In addition, it created an industry for the devices we now call tablets. That’s a lot for any company but now Apple Inc. is set to completely overhauling the textbook industry, as well.
With iBooks 2.0 and iBooks Author, college students can kiss heavy backpacks goodbye, and put super-high textbook bills behind them. In Apple’s educational ecosystem, textbooks will cost $15 and the student will keep the book, once purchased. And since you can decide what books go on your iPad, there is virtually limitless space, and you won’t have to carry around anything else than your iPad.
To me, it sounds like a dream come true. If I was at school and I had an iPad, I could keep all my books on my iPad, read them, make notes, highlight passages, and do almost everything I could do with real books. Sure, I think there’s a certain charm to a real book, but the benefits offered by the digital alternative far outweigh any shortcomings.
Apple has managed to link up with companies that represent around 90% of the U.S. educational textbook market, including Houghton Mifflin Harcourt, Pearson, and McGraw Hill. When Apple will be offering this in the Middle East, we don’t know yet. Let’s just hope it all works out faster than what it has for iTunes. After all these years we still can’t access movies, music, and TV content in the region.

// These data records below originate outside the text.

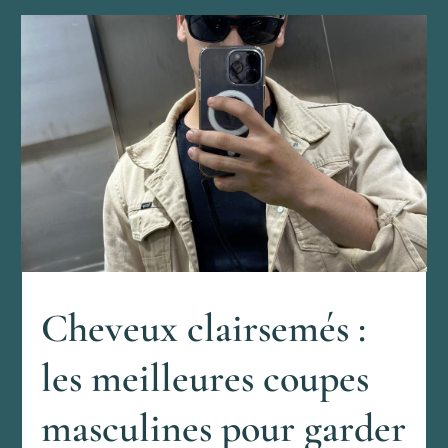
Cheveux clairsemés :
les meilleures coupes
masculines pour garder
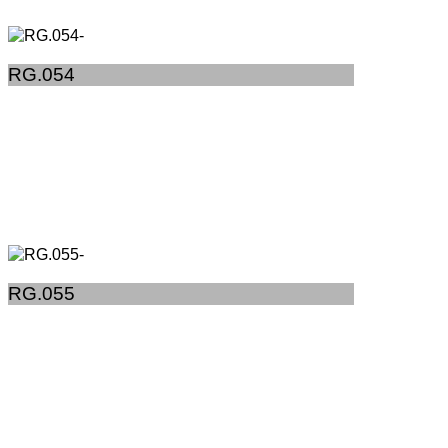
RG.054
RG.055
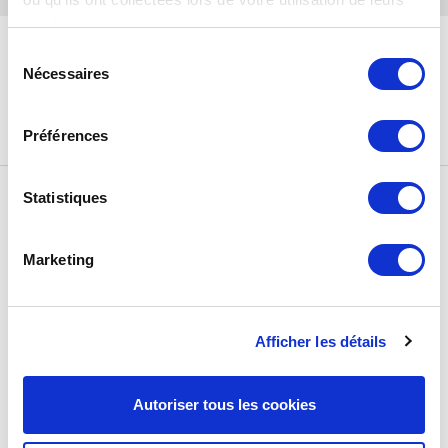
services.
lyres
Sélection
Nécessaires
du
consentement
Préférences
invers 1
map2
next
previous
Statistiques
post:
post:
Marketing
Afficher les détails
Autoriser tous les cookies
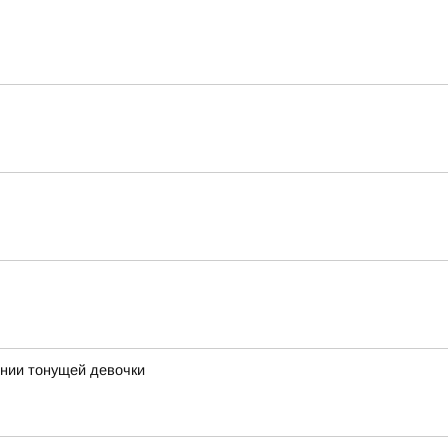
ении тонущей девочки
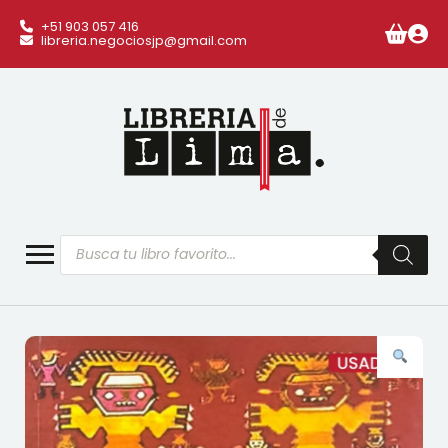
+51 903 057 416
libreria.negociosjp@gmail.com
Búsqueda
de
productos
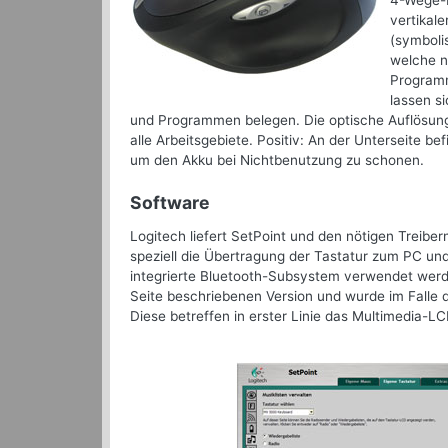
4-Wege-M
vertikal
(symboli
welche n
Programm
lassen s
und Programmen belegen. Die optische Auflösung 
alle Arbeitsgebiete. Positiv: An der Unterseite b
um den Akku bei Nichtbenutzung zu schonen.
Software
Logitech liefert SetPoint und den nötigen Treibe
speziell die Übertragung der Tastatur zum PC un
integrierte Bluetooth-Subsystem verwendet werden.
Seite beschriebenen Version und wurde im Falle 
Diese betreffen in erster Linie das Multimedia-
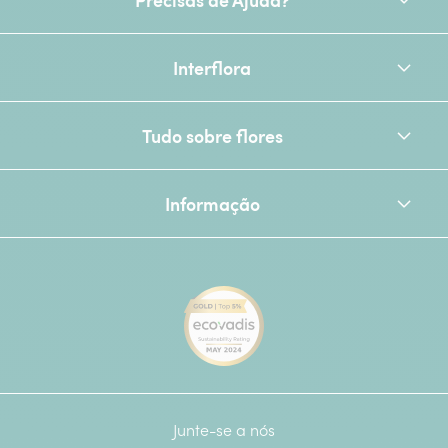
Interflora
Tudo sobre flores
Informação
[Ecovadis Gold Badge - Top 
Junte-se a nós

Personally I think the real genius in all of this is iBooks Author. That’s the free program for Mac OS X with which you create books for iBooks. It looks, feels and works very much like Keynote and Pages, two other Apple programs. That means it’s easy to use and it makes the result look amazing. Compare a presentation created with Keynote with one created with PowerPoint and you know what I mean. I’ve played around with iBooks Author for a bit, and I can see teachers as well as students creating lots of exciting content with this tool.
The announcements made by Apple last week were not as headline grabbing as a new iPhone or iPad would have been. But I suspect that the long-term effects of it are just as profound. There’s also a lot more in Apple’s pipeline, which is something to remember when you read what pundits have to say about the problems and limitations in the first version of this system. Remember how many complaints that were raised about the first iPhone in 2007? Like, no copy and paste, no 3G, etc. Well, look at the recording-breaking sales numbers for iPhone now.
I hope all schools around the UAE will look into the new iBooks and iBooks Author, as this represents one of the greatest advancements in teaching in general, and textbooks in particular, we’ve seen in many years.